Kong Kar-Wais „2046“ – eine kryptische Irrfahrt für tapfere Cineasten

Früher, so berichtet es der Erzähler, suchte ein Mann, wenn er ein Geheimnis hatte, einen Baum, in den er ein Loch schnitt, in das er sein Geheimnis sprach. So blieb es bewahrt.

Heute, so scheint es mitunter, wenn ein Mann ein Geheimnis hat, dann dreht er darüber einen Film. So bleibt es gewahrt. Wong Kar-Wais 2046, gilt als großes Kino. Indessen bekennt der Rezensent, sich gelegentlich dieses artifiziell zweifelsfrei hoch stehenden Kunstwerkes hochgradig gelangweilt zu haben. Womöglich ist es ein Problem, aber nur eines, das gleichsam Referenzmodell, In the Mood for love nicht zu kennen. Mag sein, so fehlt der erzählerische Kern, der Bezug.
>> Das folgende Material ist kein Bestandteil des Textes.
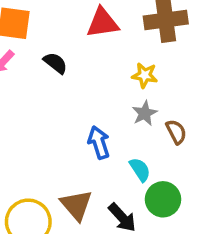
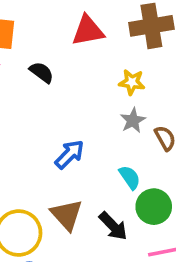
blue arrow: (99, 142) -> (70, 154), moved, turned 64

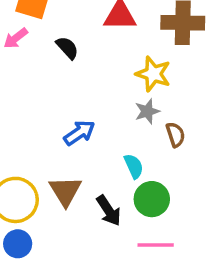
yellow star: (132, 82) -> (153, 74), size x1.4

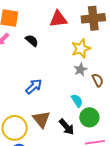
yellow star: (153, 74) -> (81, 49), turned -30
blue arrow: (79, 133) -> (34, 87), moved

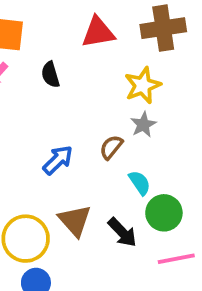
black semicircle: (32, 41) -> (50, 75), turned -144
brown semicircle: (98, 80) -> (111, 147), moved, turned -112

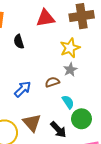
brown semicircle: (111, 147) -> (52, 82), turned 32

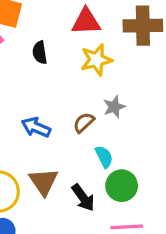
yellow star: (70, 48) -> (96, 60), moved
brown semicircle: (52, 82) -> (84, 123), turned -32
blue arrow: (23, 89) -> (36, 127), turned -120

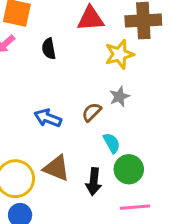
yellow star: (96, 60) -> (119, 54), moved
brown triangle: (44, 182) -> (56, 168), turned -32
black arrow: (83, 198) -> (94, 182), turned 44

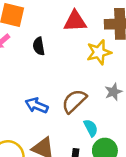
gray star: (119, 97) -> (113, 92), moved
brown semicircle: (92, 112) -> (74, 101), size x1.5

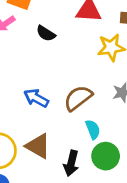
black semicircle: (39, 46) -> (46, 33), turned -54

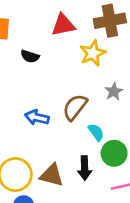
brown triangle: (38, 146) -> (52, 175), moved

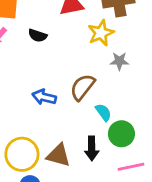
gray star: (114, 92) -> (119, 61), moved, turned 30

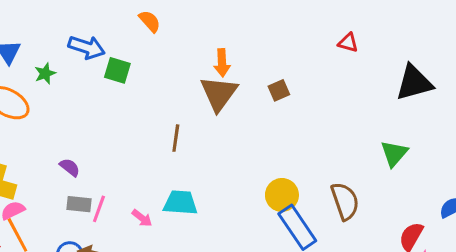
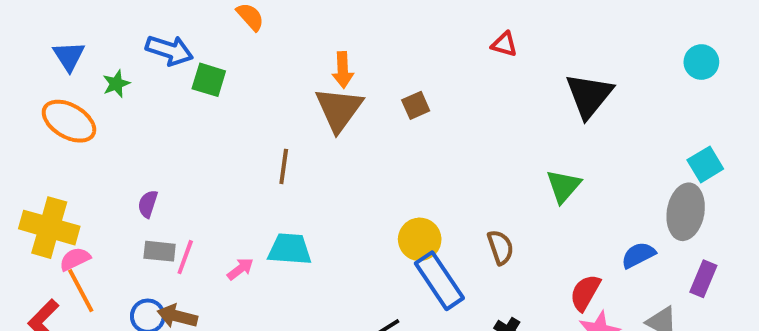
black triangle: (414, 83) -> (589, 96), turned -36
purple semicircle: (70, 167) -> (148, 204), turned -110
brown semicircle: (345, 201) -> (500, 247), size x0.7
pink arrow: (142, 218) -> (240, 269), turned -75

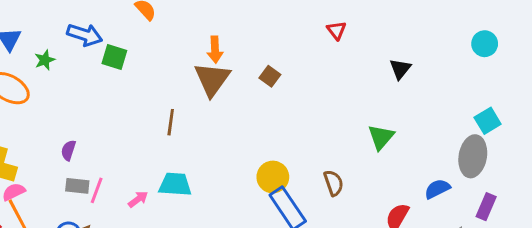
red triangle: (504, 44) -> (337, 30), turned 36
black triangle: (589, 96) -> (400, 69), size x0.6
brown square: (416, 105) -> (270, 76), turned -30

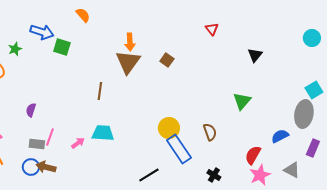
gray rectangle: (77, 186) -> (37, 144), moved

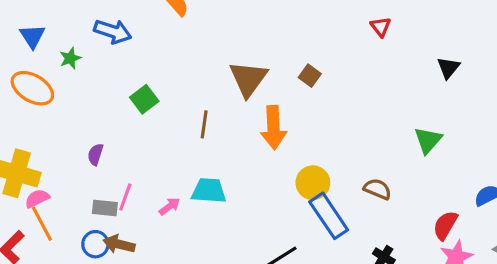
orange arrow: (130, 42) -> (273, 128), moved, size x1.5
green square: (62, 47) -> (144, 99), moved, turned 36
brown semicircle: (210, 132) -> (378, 189), turned -48

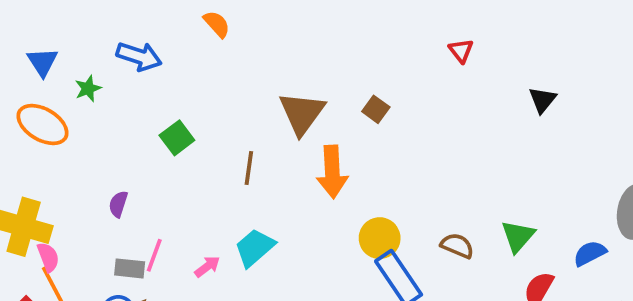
green triangle: (428, 140) -> (518, 236), moved
cyan trapezoid: (209, 191) -> (255, 248), turned -45
pink semicircle: (37, 198) -> (48, 257), turned 95

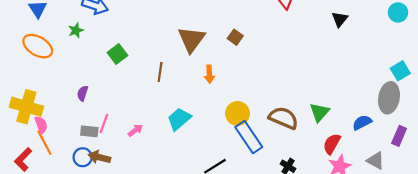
green star: (88, 89) -> (76, 30), moved
black triangle: (542, 100) -> (340, 19), moved
orange arrow: (332, 172) -> (209, 74), size x0.6
brown semicircle: (457, 246) -> (284, 118), size x1.5
cyan trapezoid: (255, 248) -> (179, 119), moved

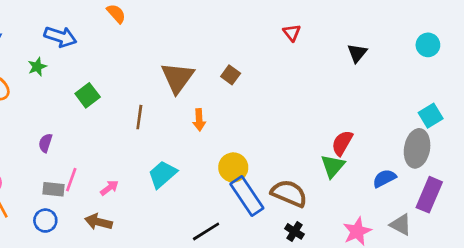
brown semicircle: (284, 118) -> (289, 193), moved
purple rectangle: (399, 136) -> (429, 195), size x1.4
red semicircle: (332, 144) -> (342, 143), moved
brown arrow: (99, 157) -> (98, 222), moved

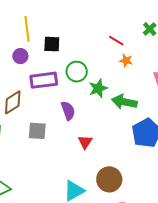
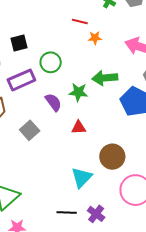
green star: (98, 88) -> (78, 92), moved, turned -30
gray square: (37, 131) -> (30, 130), turned -30
red triangle: (85, 142) -> (79, 127), turned -49

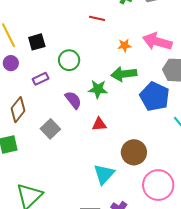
orange star: (95, 38) -> (124, 46), moved
purple rectangle: (21, 80) -> (41, 79), size x0.6

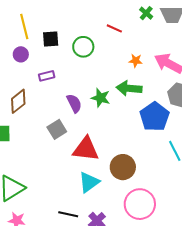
green circle: (69, 60) -> (83, 47), moved
red triangle: (99, 124) -> (86, 149), moved, size x1.8
gray square: (50, 129) -> (57, 129), moved

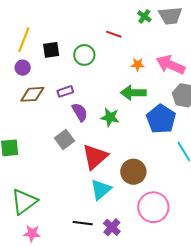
yellow line: (24, 27) -> (24, 40), turned 40
purple rectangle: (47, 76) -> (65, 91), moved
green star: (101, 98) -> (110, 117), moved
brown diamond: (18, 101) -> (32, 94), moved, turned 40
red triangle: (86, 149) -> (95, 157), turned -44

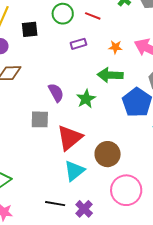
green circle: (84, 55) -> (63, 14), moved
purple rectangle: (65, 91) -> (78, 44), moved
green star: (110, 117) -> (86, 99), turned 30
gray square: (65, 140) -> (40, 119), turned 36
Der Titel meint eine Jahreszahl, das Jahr, bis zu dem China versprach, die Hongkonger Verhältnisse nicht anzutasten. Und er meint einen mythischen Ort, an dem die Erinnerungen aufbewahrt werden, gleichsam das Loch im Baum. Zu diesem Ort ist Herr Chow unterwegs in einer mentalen Irrfahrt, während der er sich an drei Frauen erinnert. Der Film visualisiert diese Irrfahrt mit Konsequenz. Und Wong Kar-Wai nimmt sich das Recht, das sich Künstler wie Proust und Joyce schon lange nahmen, nur, dass die Rezeptionsweise eines Buches eine andere ist. Der Regisseur fragmentiert Bilder, Geschichten und Figuren bis zur Unkenntlichkeit. Extreme Nahaufnahmen zerschneiden die Menschen und auch die Geschichte ist in einem Maße zerpuzzelt, dass es schwer hält, ein Minimum an Interesse zu bewahren. Es sind die kühlen Linien der Konstruktion, hinter der die Geschichte verschwindet und die Schönheit auch. Der Erzähler aus dem Off dominiert die Erzählung, die Figuren scheinen im Design der farbigen Flächen gefangen wie hilflose Insekten. Das sind Tableaus der Einsamkeit, denn in all den wirbelnden Bildern und Tönen gibt es nur. auch ästhetisch, verlorene, mit sich und der Welt unverbundene Menschen. So wird die Struktur selbst zur Erzählung, so erinnern manche Einstellungen an den Kultfilm Koyaanisqatsi, über das Leben aus dem Gleichgewicht. Aber am Ende sind es Menschen, die Interesse stiften.